• PROBLEM DETAILS
Once you reach the line with "Localize each UI", transcribe it and every line after it to the end of the records, exactly, but not the pictures.
-------
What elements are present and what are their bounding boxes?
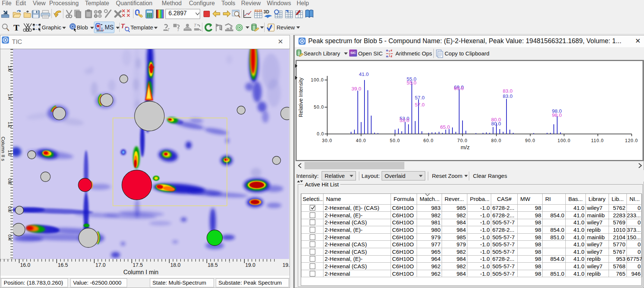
svg-text:41.0: 41.0 — [359, 71, 369, 77]
svg-text:3D: 3D — [263, 9, 269, 15]
svg-text:0123: 0123 — [255, 9, 262, 13]
svg-text:x: x — [389, 52, 390, 55]
svg-text:m/z: m/z — [461, 144, 470, 150]
svg-text:90.0: 90.0 — [525, 138, 535, 143]
svg-text:65.0: 65.0 — [440, 124, 450, 130]
svg-text:57.0: 57.0 — [415, 102, 424, 108]
svg-text:T: T — [194, 23, 197, 28]
svg-text:T: T — [121, 23, 125, 30]
svg-text:70.0: 70.0 — [457, 138, 467, 143]
svg-text:80.0: 80.0 — [491, 121, 501, 127]
svg-text:19.0: 19.0 — [245, 262, 255, 268]
svg-text:55.0: 55.0 — [407, 80, 416, 86]
svg-text:69.0: 69.0 — [454, 86, 464, 91]
svg-text:100.0: 100.0 — [558, 138, 571, 143]
svg-text:110.0: 110.0 — [591, 138, 604, 143]
svg-text:100.0: 100.0 — [311, 77, 324, 83]
svg-text:1.0: 1.0 — [7, 150, 12, 156]
svg-text:0.0: 0.0 — [317, 131, 324, 137]
svg-text:0.8: 0.8 — [7, 178, 12, 185]
svg-text:39.0: 39.0 — [351, 86, 361, 92]
svg-text:40.0: 40.0 — [356, 138, 366, 143]
svg-text:17.0: 17.0 — [95, 262, 105, 268]
svg-text:60.0: 60.0 — [423, 138, 433, 143]
svg-text:98.0: 98.0 — [552, 112, 562, 118]
svg-text:18.5: 18.5 — [208, 262, 218, 268]
svg-text:Relative Intensity: Relative Intensity — [298, 77, 304, 117]
svg-text:83.0: 83.0 — [503, 88, 512, 94]
svg-text:0.4: 0.4 — [7, 234, 12, 241]
svg-text:18.0: 18.0 — [170, 262, 180, 268]
svg-text:16.0: 16.0 — [20, 262, 30, 268]
svg-text:1.6: 1.6 — [7, 65, 12, 72]
svg-text:80.0: 80.0 — [491, 138, 501, 143]
svg-text:83.0: 83.0 — [503, 93, 512, 99]
svg-text:16.5: 16.5 — [58, 262, 68, 268]
svg-text:50.0: 50.0 — [390, 138, 400, 143]
svg-text:T: T — [177, 28, 180, 32]
svg-text:T: T — [167, 28, 170, 32]
svg-text:50.0: 50.0 — [314, 105, 324, 110]
svg-text:57.0: 57.0 — [415, 95, 424, 100]
svg-text:30.0: 30.0 — [322, 138, 332, 143]
svg-text:1.4: 1.4 — [7, 94, 12, 100]
svg-text:19.5: 19.5 — [282, 262, 290, 268]
svg-text:17.5: 17.5 — [133, 262, 143, 268]
svg-text:53.0: 53.0 — [400, 118, 409, 123]
svg-text:120.0: 120.0 — [625, 138, 638, 143]
svg-text:Column I min: Column I min — [123, 269, 158, 275]
svg-text:0.6: 0.6 — [7, 206, 12, 212]
svg-text:Column II s: Column II s — [0, 137, 6, 161]
svg-text:1.2: 1.2 — [7, 122, 12, 128]
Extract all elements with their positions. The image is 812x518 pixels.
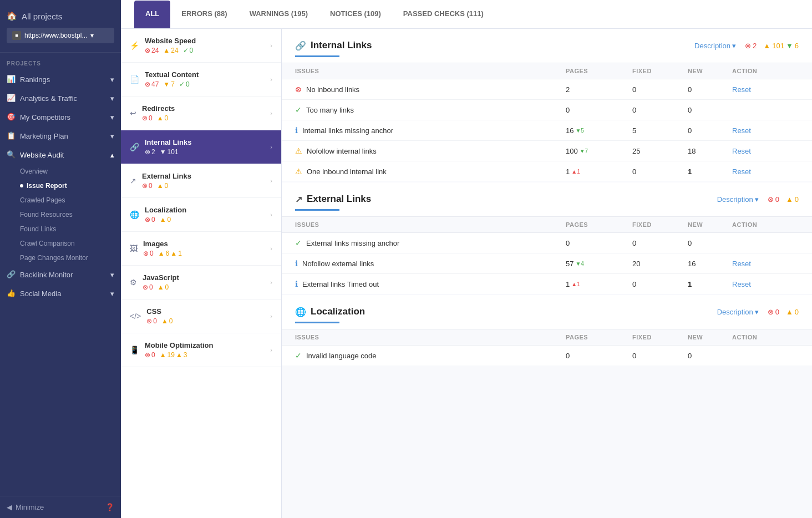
ok-icon: ✓ [295, 238, 302, 247]
table-row: ✓ Invalid language code 0 0 0 [282, 346, 812, 365]
reset-action[interactable]: Reset [732, 126, 799, 135]
info-icon: ℹ [295, 259, 298, 268]
internal-links-section-icon: 🔗 [295, 40, 306, 51]
sidebar-item-rankings[interactable]: 📊 Rankings ▾ [0, 70, 121, 89]
reset-action[interactable]: Reset [732, 147, 799, 155]
pages-value: 2 [566, 85, 632, 94]
fixed-value: 25 [632, 147, 688, 155]
chevron-down-icon: ▾ [110, 94, 114, 103]
new-value: 1 [688, 280, 732, 288]
subnav-found-resources[interactable]: Found Resources [20, 207, 121, 222]
localization-title: Localization [311, 306, 365, 317]
category-website-speed[interactable]: ⚡ Website Speed ⊗ 24 ▲ 24 ✓ 0 › [121, 29, 281, 63]
sidebar-item-analytics[interactable]: 📈 Analytics & Traffic ▾ [0, 89, 121, 108]
mobile-icon: 📱 [130, 346, 139, 354]
localization-error-count: ⊗ 0 [768, 308, 779, 316]
local-error-stat: ⊗ 0 [145, 216, 155, 224]
css-warn-stat: ▲ 0 [161, 317, 173, 325]
external-links-error-count: ⊗ 0 [768, 195, 779, 204]
table-header: ISSUES PAGES FIXED NEW ACTION [282, 63, 812, 79]
category-javascript[interactable]: ⚙ JavaScript ⊗ 0 ▲ 0 › [121, 266, 281, 299]
speed-warn-stat: ▲ 24 [163, 47, 178, 54]
subnav-page-changes[interactable]: Page Changes Monitor [20, 251, 121, 265]
subnav-found-links[interactable]: Found Links [20, 222, 121, 236]
localization-warn-count: ▲ 0 [786, 308, 799, 316]
category-textual-content[interactable]: 📄 Textual Content ⊗ 47 ▼ 7 ✓ 0 › [121, 63, 281, 97]
table-row: ⊗ No inbound links 2 0 0 Reset [282, 79, 812, 100]
subnav-issue-report[interactable]: Issue Report [20, 179, 121, 193]
category-external-links[interactable]: ↗ External Links ⊗ 0 ▲ 0 › [121, 164, 281, 198]
minimize-button[interactable]: ◀ Minimize [7, 503, 44, 511]
ok-icon: ✓ [295, 105, 302, 114]
tab-passed[interactable]: PASSED CHECKS (111) [392, 1, 495, 28]
new-value: 0 [688, 352, 732, 360]
fixed-value: 0 [632, 167, 688, 176]
text-icon: 📄 [130, 75, 139, 84]
sidebar-item-social[interactable]: 👍 Social Media ▾ [0, 284, 121, 303]
tab-warnings[interactable]: WARNINGS (195) [238, 1, 319, 28]
internal-links-description-link[interactable]: Description ▾ [694, 42, 736, 50]
sidebar-item-marketing[interactable]: 📋 Marketing Plan ▾ [0, 126, 121, 145]
sidebar-item-audit[interactable]: 🔍 Website Audit ▴ [0, 145, 121, 164]
fixed-value: 0 [632, 85, 688, 94]
pages-value: 57 ▼4 [566, 260, 632, 268]
fixed-value: 20 [632, 260, 688, 268]
delta-down-icon: ▼4 [575, 261, 583, 267]
text-warn-stat: ▼ 7 [163, 80, 175, 88]
reset-action[interactable]: Reset [732, 260, 799, 268]
delta-down-icon: ▼7 [580, 148, 588, 154]
subnav-crawled-pages[interactable]: Crawled Pages [20, 193, 121, 207]
sidebar-item-competitors[interactable]: 🎯 My Competitors ▾ [0, 108, 121, 126]
help-icon[interactable]: ❓ [105, 503, 114, 511]
chevron-right-icon: › [270, 144, 272, 150]
category-internal-links[interactable]: 🔗 Internal Links ⊗ 2 ▼ 101 › [121, 130, 281, 164]
new-value: 0 [688, 239, 732, 247]
category-localization[interactable]: 🌐 Localization ⊗ 0 ▲ 0 › [121, 198, 281, 232]
chevron-right-icon: › [270, 42, 272, 49]
internal-links-table: ISSUES PAGES FIXED NEW ACTION ⊗ No inbou… [282, 63, 812, 181]
redirects-warn-stat: ▲ 0 [157, 114, 169, 122]
all-projects-link[interactable]: 🏠 All projects [7, 9, 114, 28]
external-links-section-icon: ↗ [295, 194, 302, 205]
subnav-overview[interactable]: Overview [20, 164, 121, 179]
images-icon: 🖼 [130, 244, 138, 253]
chevron-right-icon: › [270, 211, 272, 218]
pages-value: 100 ▼7 [566, 147, 632, 155]
section-internal-links: 🔗 Internal Links Description ▾ ⊗ 2 ▲ 101… [282, 29, 812, 181]
reset-action[interactable]: Reset [732, 167, 799, 176]
tab-all[interactable]: ALL [134, 1, 170, 28]
sidebar-item-backlink[interactable]: 🔗 Backlink Monitor ▾ [0, 265, 121, 284]
tab-notices[interactable]: NOTICES (109) [319, 1, 392, 28]
warning-icon: ⚠ [295, 146, 302, 155]
table-header: ISSUES PAGES FIXED NEW ACTION [282, 217, 812, 233]
delta-up-icon: ▲1 [571, 169, 580, 175]
section-header-external-links: ↗ External Links Description ▾ ⊗ 0 ▲ 0 [282, 182, 812, 217]
localization-description-link[interactable]: Description ▾ [717, 308, 759, 316]
section-external-links: ↗ External Links Description ▾ ⊗ 0 ▲ 0 [282, 182, 812, 294]
new-value: 0 [688, 126, 732, 135]
external-links-description-link[interactable]: Description ▾ [717, 195, 759, 204]
pages-value: 0 [566, 106, 632, 114]
project-selector[interactable]: ■ https://www.boostpl... ▾ [7, 28, 114, 43]
images-warn-stat: ▲ 6 ▲1 [158, 250, 182, 257]
project-icon: ■ [12, 31, 21, 40]
category-mobile[interactable]: 📱 Mobile Optimization ⊗ 0 ▲ 19 ▲3 › [121, 333, 281, 367]
ext-links-warn-stat: ▲ 0 [157, 182, 169, 190]
external-links-icon: ↗ [130, 176, 136, 185]
fixed-value: 0 [632, 280, 688, 288]
chevron-right-icon: › [270, 313, 272, 319]
category-images[interactable]: 🖼 Images ⊗ 0 ▲ 6 ▲1 › [121, 232, 281, 266]
text-ok-stat: ✓ 0 [179, 80, 190, 88]
active-dot [20, 184, 23, 187]
table-row: ✓ Too many links 0 0 0 [282, 100, 812, 120]
sidebar: 🏠 All projects ■ https://www.boostpl... … [0, 0, 121, 518]
table-row: ⚠ One inbound internal link 1 ▲1 0 1 Res… [282, 161, 812, 181]
category-redirects[interactable]: ↩ Redirects ⊗ 0 ▲ 0 › [121, 97, 281, 130]
reset-action[interactable]: Reset [732, 280, 799, 288]
subnav-crawl-comparison[interactable]: Crawl Comparison [20, 236, 121, 251]
tab-errors[interactable]: ERRORS (88) [170, 1, 238, 28]
reset-action[interactable]: Reset [732, 85, 799, 94]
sidebar-top: 🏠 All projects ■ https://www.boostpl... … [0, 0, 121, 53]
category-css[interactable]: </> CSS ⊗ 0 ▲ 0 › [121, 299, 281, 333]
table-row: ✓ External links missing anchor 0 0 0 [282, 233, 812, 253]
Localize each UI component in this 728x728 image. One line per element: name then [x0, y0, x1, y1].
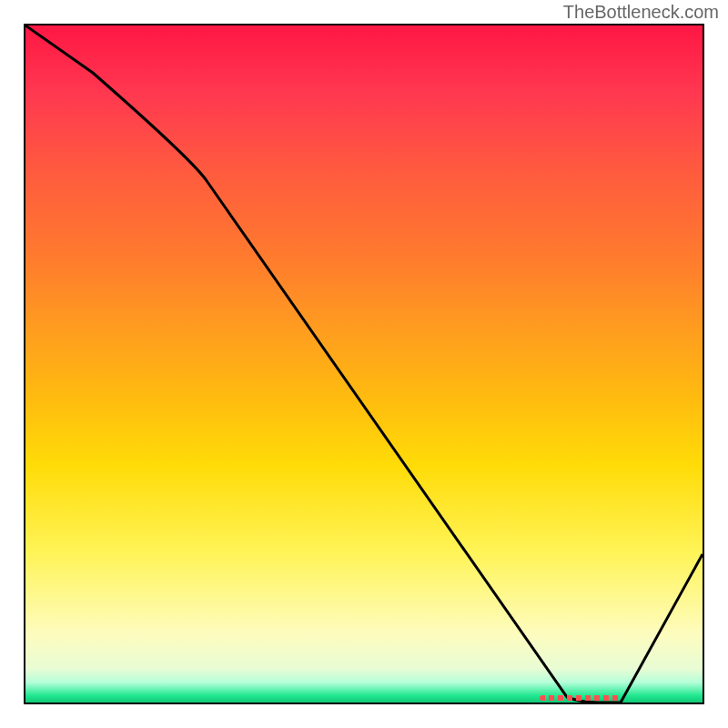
watermark-text: TheBottleneck.com	[563, 2, 719, 23]
optimal-range-marker	[540, 695, 622, 701]
bottleneck-curve-path	[25, 25, 703, 703]
chart-plot-area	[24, 24, 704, 704]
curve-svg	[25, 25, 703, 703]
-------
• RESPONSE TO THE EXERCISE
Localize each UI component in this 728x728 image. One line per element: name then [x0, y0, x1, y1].
watermark-text: TheBottleneck.com	[563, 2, 719, 23]
optimal-range-marker	[540, 695, 622, 701]
bottleneck-curve-path	[25, 25, 703, 703]
chart-plot-area	[24, 24, 704, 704]
curve-svg	[25, 25, 703, 703]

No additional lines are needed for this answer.